• [Dataset entries]
==========

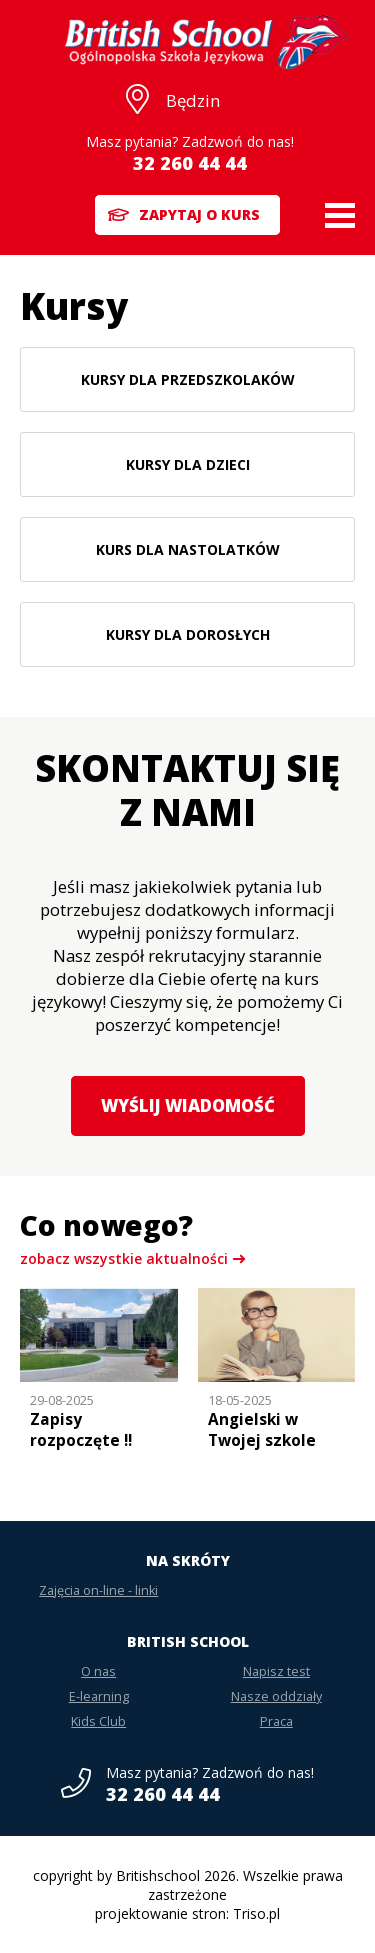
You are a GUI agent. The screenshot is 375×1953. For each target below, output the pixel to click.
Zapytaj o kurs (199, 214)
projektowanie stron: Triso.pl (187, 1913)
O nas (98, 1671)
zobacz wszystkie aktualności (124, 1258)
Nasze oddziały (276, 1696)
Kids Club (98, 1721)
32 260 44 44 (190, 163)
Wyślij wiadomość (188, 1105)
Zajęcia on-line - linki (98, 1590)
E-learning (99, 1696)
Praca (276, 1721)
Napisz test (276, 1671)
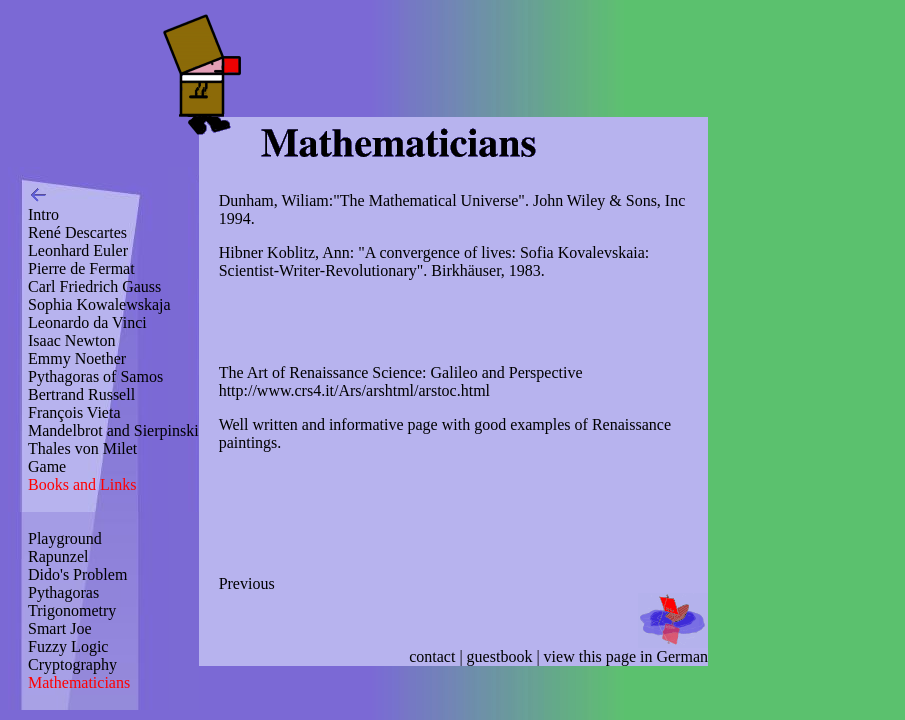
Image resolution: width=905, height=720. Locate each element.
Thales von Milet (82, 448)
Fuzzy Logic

==========

• [YOUR TASK]
No images belong in the copy. Transcribe every record exactly.

• [RESPONSE BOX]
You are a GUI agent. The screenshot is 375×1953. For each target below, output the pixel to click.
Zapytaj o kurs (199, 214)
projektowanie stron: Triso.pl (187, 1913)
O nas (98, 1671)
zobacz wszystkie aktualności (124, 1258)
Nasze oddziały (276, 1696)
Kids Club (98, 1721)
32 260 44 44 (190, 163)
Wyślij wiadomość (188, 1105)
Zajęcia on-line - linki (98, 1590)
E-learning (99, 1696)
Praca (276, 1721)
Napisz test (276, 1671)
Image resolution: width=905, height=720. Locate each element.
Thales von Milet (82, 448)
Fuzzy Logic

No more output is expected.